* About this exercise *
Please transcribe all of the entries exactly, leaving out any images.
[Material provided — start]
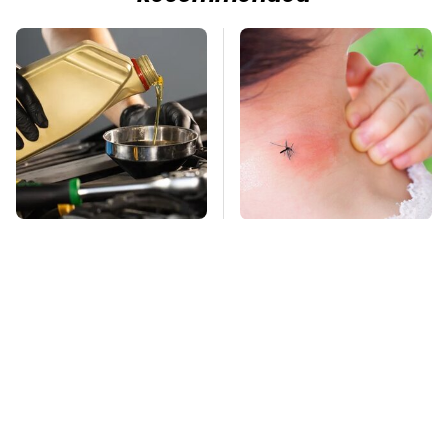
This Is The Only
Mosquitoes Are
Synthetic Oil You
Always Drawn To
Should Ever Put In
Humans Who Have
Your Car
This One Trait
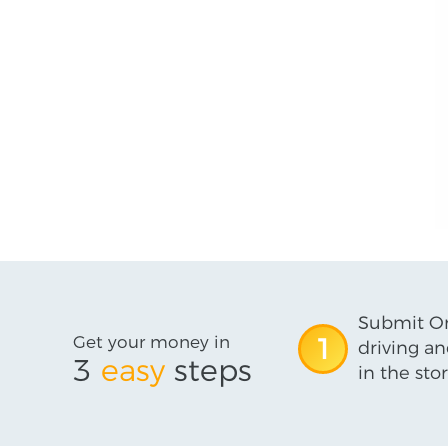
Submit On
Get your money in
1
driving an
3
easy
steps
in the stor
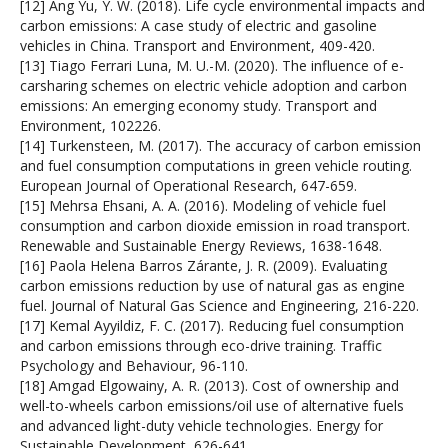
[12] Ang Yu, Y. W. (2018). Life cycle environmental impacts and
carbon emissions: A case study of electric and gasoline
vehicles in China. Transport and Environment, 409-420.
[13] Tiago Ferrari Luna, M. U.-M. (2020). The influence of e-
carsharing schemes on electric vehicle adoption and carbon
emissions: An emerging economy study. Transport and
Environment, 102226.
[14] Turkensteen, M. (2017). The accuracy of carbon emission
and fuel consumption computations in green vehicle routing.
European Journal of Operational Research, 647-659.
[15] Mehrsa Ehsani, A. A. (2016). Modeling of vehicle fuel
consumption and carbon dioxide emission in road transport.
Renewable and Sustainable Energy Reviews, 1638-1648.
[16] Paola Helena Barros Zárante, J. R. (2009). Evaluating
carbon emissions reduction by use of natural gas as engine
fuel. Journal of Natural Gas Science and Engineering, 216-220.
[17] Kemal Ayyildiz, F. C. (2017). Reducing fuel consumption
and carbon emissions through eco-drive training. Traffic
Psychology and Behaviour, 96-110.
[18] Amgad Elgowainy, A. R. (2013). Cost of ownership and
well-to-wheels carbon emissions/oil use of alternative fuels
and advanced light-duty vehicle technologies. Energy for
Sustainable Development, 626-641.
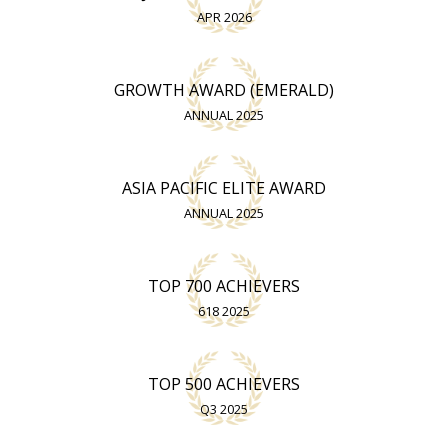
APR 2026
GROWTH AWARD (EMERALD)
ANNUAL 2025
ASIA PACIFIC ELITE AWARD
ANNUAL 2025
TOP 700 ACHIEVERS
618 2025
TOP 500 ACHIEVERS
Q3 2025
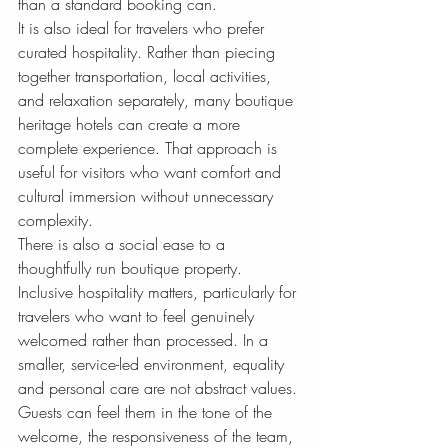
than a standard booking can.
It is also ideal for travelers who prefer 
curated hospitality. Rather than piecing 
together transportation, local activities, 
and relaxation separately, many boutique 
heritage hotels can create a more 
complete experience. That approach is 
useful for visitors who want comfort and 
cultural immersion without unnecessary 
complexity.
There is also a social ease to a 
thoughtfully run boutique property. 
Inclusive hospitality matters, particularly for 
travelers who want to feel genuinely 
welcomed rather than processed. In a 
smaller, service-led environment, equality 
and personal care are not abstract values. 
Guests can feel them in the tone of the 
welcome, the responsiveness of the team,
[Material provided — finish]
* Exercise solution *
This Is The Only
Mosquitoes Are
Synthetic Oil You
Always Drawn To
Should Ever Put In
Humans Who Have
Your Car
This One Trait
Submit On
Get your money in
1
driving an
3
easy
steps
in the stor
[12] Ang Yu, Y. W. (2018). Life cycle environmental impacts and
carbon emissions: A case study of electric and gasoline
vehicles in China. Transport and Environment, 409-420.
[13] Tiago Ferrari Luna, M. U.-M. (2020). The influence of e-
carsharing schemes on electric vehicle adoption and carbon
emissions: An emerging economy study. Transport and
Environment, 102226.
[14] Turkensteen, M. (2017). The accuracy of carbon emission
and fuel consumption computations in green vehicle routing.
European Journal of Operational Research, 647-659.
[15] Mehrsa Ehsani, A. A. (2016). Modeling of vehicle fuel
consumption and carbon dioxide emission in road transport.
Renewable and Sustainable Energy Reviews, 1638-1648.
[16] Paola Helena Barros Zárante, J. R. (2009). Evaluating
carbon emissions reduction by use of natural gas as engine
fuel. Journal of Natural Gas Science and Engineering, 216-220.
[17] Kemal Ayyildiz, F. C. (2017). Reducing fuel consumption
and carbon emissions through eco-drive training. Traffic
Psychology and Behaviour, 96-110.
[18] Amgad Elgowainy, A. R. (2013). Cost of ownership and
well-to-wheels carbon emissions/oil use of alternative fuels
and advanced light-duty vehicle technologies. Energy for
Sustainable Development, 626-641.
APR 2026
GROWTH AWARD (EMERALD)
ANNUAL 2025
ASIA PACIFIC ELITE AWARD
ANNUAL 2025
TOP 700 ACHIEVERS
618 2025
TOP 500 ACHIEVERS
Q3 2025
than a standard booking can.
It is also ideal for travelers who prefer 
curated hospitality. Rather than piecing 
together transportation, local activities, 
and relaxation separately, many boutique 
heritage hotels can create a more 
complete experience. That approach is 
useful for visitors who want comfort and 
cultural immersion without unnecessary 
complexity.
There is also a social ease to a 
thoughtfully run boutique property. 
Inclusive hospitality matters, particularly for 
travelers who want to feel genuinely 
welcomed rather than processed. In a 
smaller, service-led environment, equality 
and personal care are not abstract values. 
Guests can feel them in the tone of the 
welcome, the responsiveness of the team,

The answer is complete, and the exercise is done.